Kuhn: Das Wichtigste: Die Zusammensetzung der Gäste und die diskutierten Themen passen nicht zusammen. Natürlich können wir diese Gäste einladen, dann müssen wir aber über andere Fragen diskutieren. Oder anders herum: Wenn man so ein Thema diskutiert, dann müssen wir auch mit den Menschen sprechen, die es direkt betrifft bzw. um die es dort geht. Das ist das größte Versäumnis an dieser Stelle. Mittlerweile haben sich auch der Moderator und einige Gäste sehr selbstkritisch geäußert. Die Auseinandersetzung, die wir momentan erleben, ist dringend notwendig. Ich fände es wichtig, wenn wir dabei fair miteinander umgehen.

Sind das denn überhaupt die richtigen Themen für eine Unterhaltungssendung?

Kuhn: Grundsätzlich finde ich schon, dass auch in Unterhaltungssendungen ernste Themen angesprochen werden können oder sogar müssen. Dafür haben wir viele Beispiele in verschiedenen Formaten. Wir haben uns auch schon in vielen Unterhaltungssendungen des WDR mit dem Thema Rassismus beschäftigt. Ich denke da zum Beispiel an den Rassismus-Brennpunkt im "Ersten weißen deutschen Fernsehen" in der Carolin Kebekus Show. Auch bei "Die letzte Instanz" haben wir in der Vergangenheit über sehr ernste Themen gesprochen: zum Beispiel Sterbehilfe. Der Unterschied bei dieser zurecht kritisierten Folge ist, dass die Themen zu der Gästezusammenstellung nicht passten.

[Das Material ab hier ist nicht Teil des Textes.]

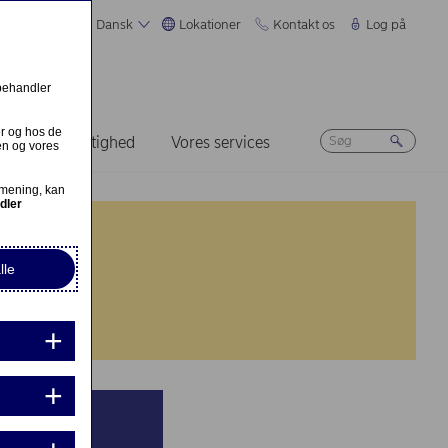
Dansk
Lokationer
Kontakt os
Log på
 behandler
er og hos de
Bæredygtighed
Vores services
en og vores
 mening, kan
dler
lle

Diese Sendung war ja eine Wiederholung. Warum wurde die Sendung überhaupt wiederholt?

Kuhn: Das war der zweite große Fehler: Die Sensibilität kam in diesem Fall leider erst durch die zurecht große Empörung. Warum man erst von außen bei dieser Folge darauf gestoßen werden muss, besprechen wir gerade mit allen Beteiligten. Dabei geht es auch um die Frage: Was lernen wir daraus und machen wir in Zukunft besser?

Warum wird das Video nicht aus der Mediathek gelöscht?

Kuhn: Löschen heißt nicht, dass man ein Problem gelöst hat. Die Sendung ist missglückt und sie wird scharf kritisiert und diskutiert. Schon alleine aus Transparenzgründen sollte die Sendung deshalb in der Mediathek bleiben. Wir haben die Sendung in der Mediathek mit einem Text versehen, der sie einordnet und der deutlich macht, dass wir sie für verfehlt halten und das auch unumwunden einräumen.

Der WDR hat gestern gesagt: "Wir werden daraus lernen und es beim nächsten Mal besser machen". Was genau wollen Sie besser machen?

Kuhn: Wir sind sehr selbstkritisch. Es ist ärgerlich, dass etwas, das eigentlich selbstverständlich sein sollte, hier einfach nicht passiert ist. Wir müssen an dieser Stelle einfach sensibler sein - und dort wo wir es noch nicht sind sensibler werden. BIPoC und andere Minderheiten mit Diskriminierungserfahrungen machen zu recht immer wieder darauf aufmerksam. Wir brauchen weiterhin eine nachhaltige Diskussion in allen Bereichen darüber, wie wir mit Sprache umgehen und uns mit dem Thema Rassismus in den Medien auseinandersetzen. Und hier möchte ich ohnehin ansetzen: Wie schaffen wir es, in unserer Belegschaft, bei unseren festen und freien Mitarbeiter*innen, in unseren Auftragsproduktionen, noch diverser zu werden – und vor allem diverser zu denken und handeln?

Was muss hier im WDR noch passieren?

Kuhn: Der WDR hat sich in den vergangenen Jahrzehnten sehr stark gemacht für die Themen Integration und Diversity – so stark wie kaum ein anderer Sender. Wir haben im WDR die erste Integrationsbeauftragte und konkrete Programme wie "WDR grenzenlos", die gezielt Mitarbeiter*innen mit Migrationsbiographie in den WDR holen. Und das ist besonders wichtig, denn wir brauchen diese Perspektiven. In der Unterhaltung haben wir in den vergangenen Jahren zum Beispiel mit Rebell Comedy die Perspektiven erweitert. Schauen Sie sich den emotionalen und erkenntnisreichen Black Lives Matter-Talk bei der 1LIVE Krone mit Mona Ameziane an, den wir gemacht haben. Wir müssen diese Erfahrungen in unseren Programmen berücksichtigen. Wir tun das bereits – aber wir müssen da unbedingt besser werden.